Unfortunately, I work on a reasonably modern ERP system which has been customize...

Unfortunately, I work on a reasonably modern ERP system which has been customized significantly for the client and also works with wider range of client-specific data combinations that the vendor has seemingly not anticipated / other clients do not have.

What it means is that on a regular basis, teams will be woken up at 2am because a batch process aborted on bad data; AND it doesn't tell you what data / where in the process it aborted.

The only possibility is to rerun the process with crippling traces, and then manually review the logs to find the issue, remove it, and then re-run the program again (hopefully remembering to remove the trace:).

Even when all goes per plan, this can at times take more than 4 hrs.

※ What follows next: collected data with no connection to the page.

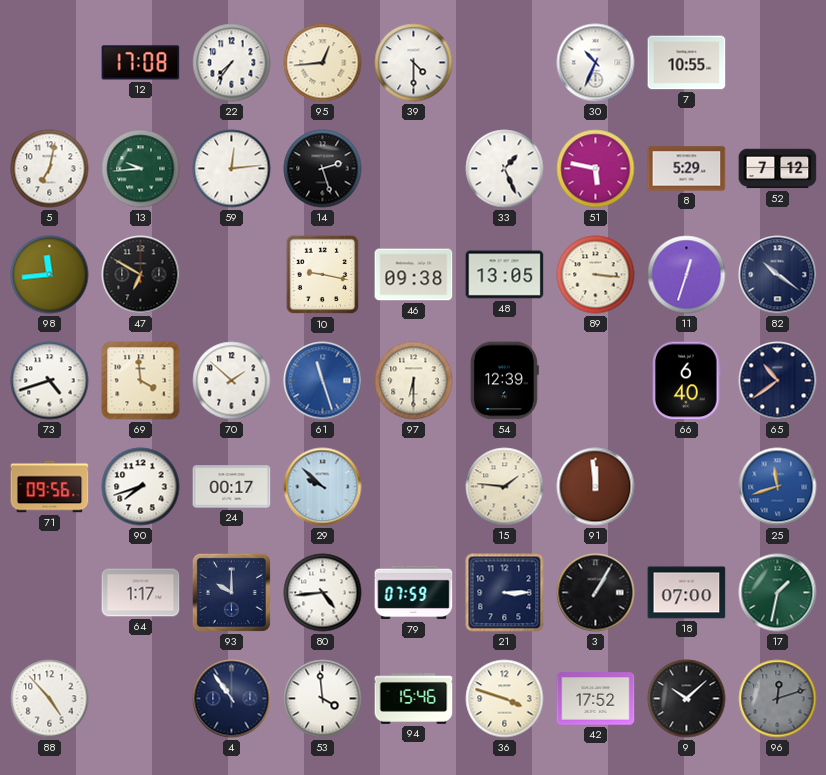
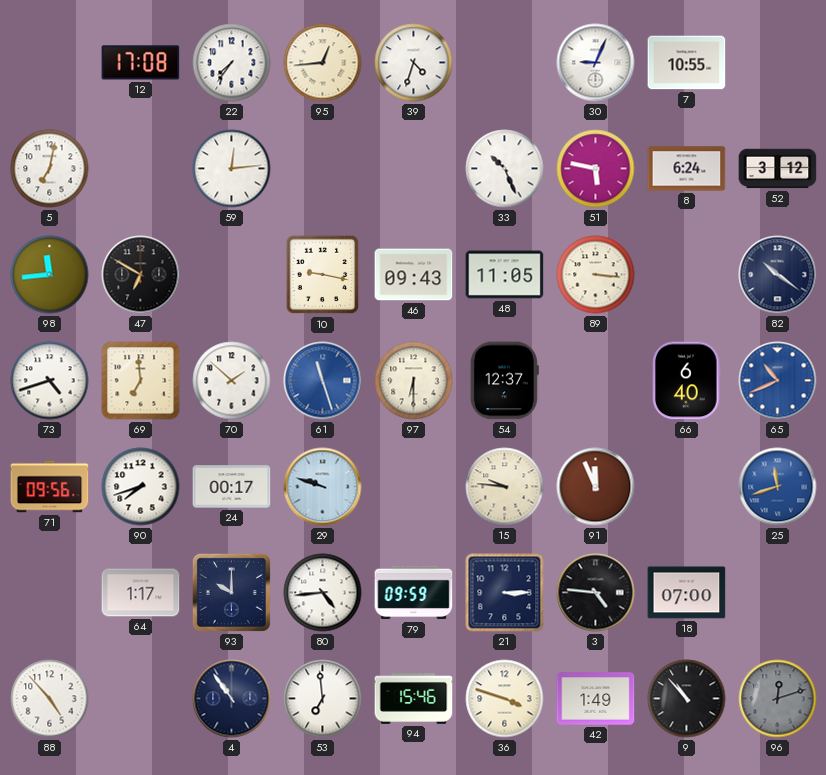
39: 4:30 -> 4:33
30: 10:34 -> 9:04
13: 9:44 -> none
14: 2:27 -> none
33: 1:26 -> 10:26
8: 5:29 -> 6:24
52: 7:12 -> 3:12
46: 09:38 -> 09:43
48: 13:05 -> 11:05
11: 12:33 -> none
69: 3:59 -> 6:59
54: 12:39 -> 12:37
65: 10:39 -> 10:41
65 dial: navy -> blue
29: 9:52 -> 9:48
15: 1:46 -> 9:46
91: 11:59 -> 11:56
79: 07:59 -> 09:59
3: 1:05 -> 4:46
17: 1:32 -> none
53: 3:59 -> 6:59
42: 17:52 -> 1:49
9: 10:08 -> 10:53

Now, we are not running a mission-critical real-time system like air traffic; and I'm in NO way saying any of this is good; but, it may not be the case that "two level of support teams didn't know anything" - the system could just be so poorly designed that with best operational experience and knowledge, it still took that long :-< .

On HN, we take certain level of modernity, logging, failure states, messaging, and restartability for granted; which may not be even remotely present on more niche or legacy system (again, NOT saying that's good; just indicating issue may be less with operational competence vs design). It's easy to judge from our external perspective, but we have no idea what was presented / available to support teams, and what their mandatory process is.